二世帯住宅に対するニーズは増えているという報告も
二世帯住宅そのものについてはご存じの人が多いかと思いますが、念のために確認しておくと、一般的には「一つの建物に親の世帯と子の世帯の二世帯の家族が住む住宅。親と子の世帯がそれぞれ独立した生活ができるものをいう」(『大辞林』)などと説明されています。ちなみに「二世帯住宅」の名称は、1975年に発表された旭化成ホームズの「ヘーベルハウス」という商品の呼称として初めて使われたといわれています。
共働き世帯の増加や高齢者の同居志向の高まりを背景に、二世帯住宅での暮らしを希望する人の数は増えているとの指摘もあります。たとえば旭化成ホームズにより設立された親子同居の専門研究機関「くらしノベーション研究所」のまとめたレポートでは次のように述べられています。
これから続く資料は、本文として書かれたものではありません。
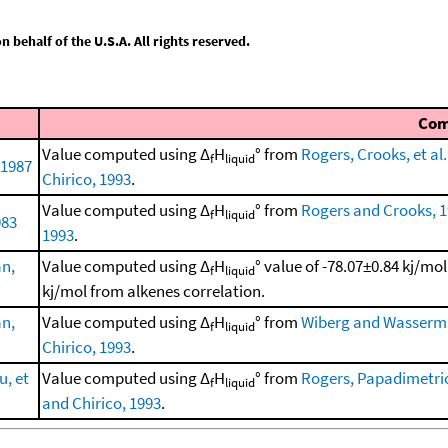
behalf of the U.S.A. All rights reserved.
Co
Value computed using Δ
H
° from
Rogers, Crooks, et al.
f
liquid
 1987
Chirico, 1993
.
Value computed using Δ
H
° from
Rogers and Crooks, 
f
liquid
983
1993
.
n,
Value computed using Δ
H
° value of -78.07±0.84 kj/mo
f
liquid
kj/mol from alkenes correlation.
n,
Value computed using Δ
H
° from
Wiberg and Wasserm
f
liquid
Chirico, 1993
.
, et
Value computed using Δ
H
° from
Rogers, Papadimetriou
f
liquid
and Chirico, 1993
.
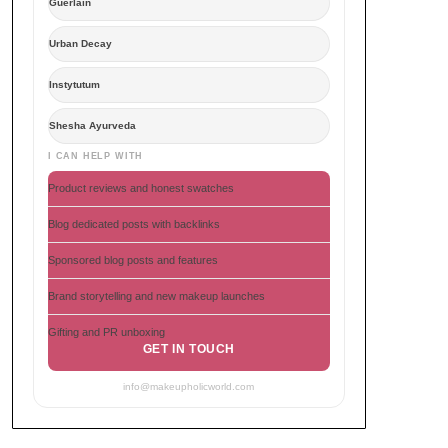
Guerlain
Urban Decay
Instytutum
Shesha Ayurveda
I CAN HELP WITH
Product reviews and honest swatches
Blog dedicated posts with backlinks
Sponsored blog posts and features
Brand storytelling and new makeup launches
Gifting and PR unboxing
GET IN TOUCH
info@makeupholicworld.com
「最近、土地価格が落ち着いているのにもかかわらず、二世帯同居希望者の増加がうかがえます。厚生労働省の『国民生活基礎調査』では、1986年の調査開始以来下がり続けていた三世代世帯(生計が一体の同居)の構成比率が2008年に初めて上昇しています」(『ヘーベルハウスの二世帯百科』より)。もしかしたら、「そういえば、最近、うちの近所でも二世帯住宅を建てているなあ」という人もいるかもしれません。
まずは「資産の組換え」による節税効果を理解する
そもそも、この二世帯住宅が、どのような仕組みで相続税を軽減する効果をもっているのでしょうか。二世帯住宅の節税効果について十分に理解する前提としては、まず相続税対策の手法の一つである「資産の組換え」について理解しておくことが必要となるでしょう。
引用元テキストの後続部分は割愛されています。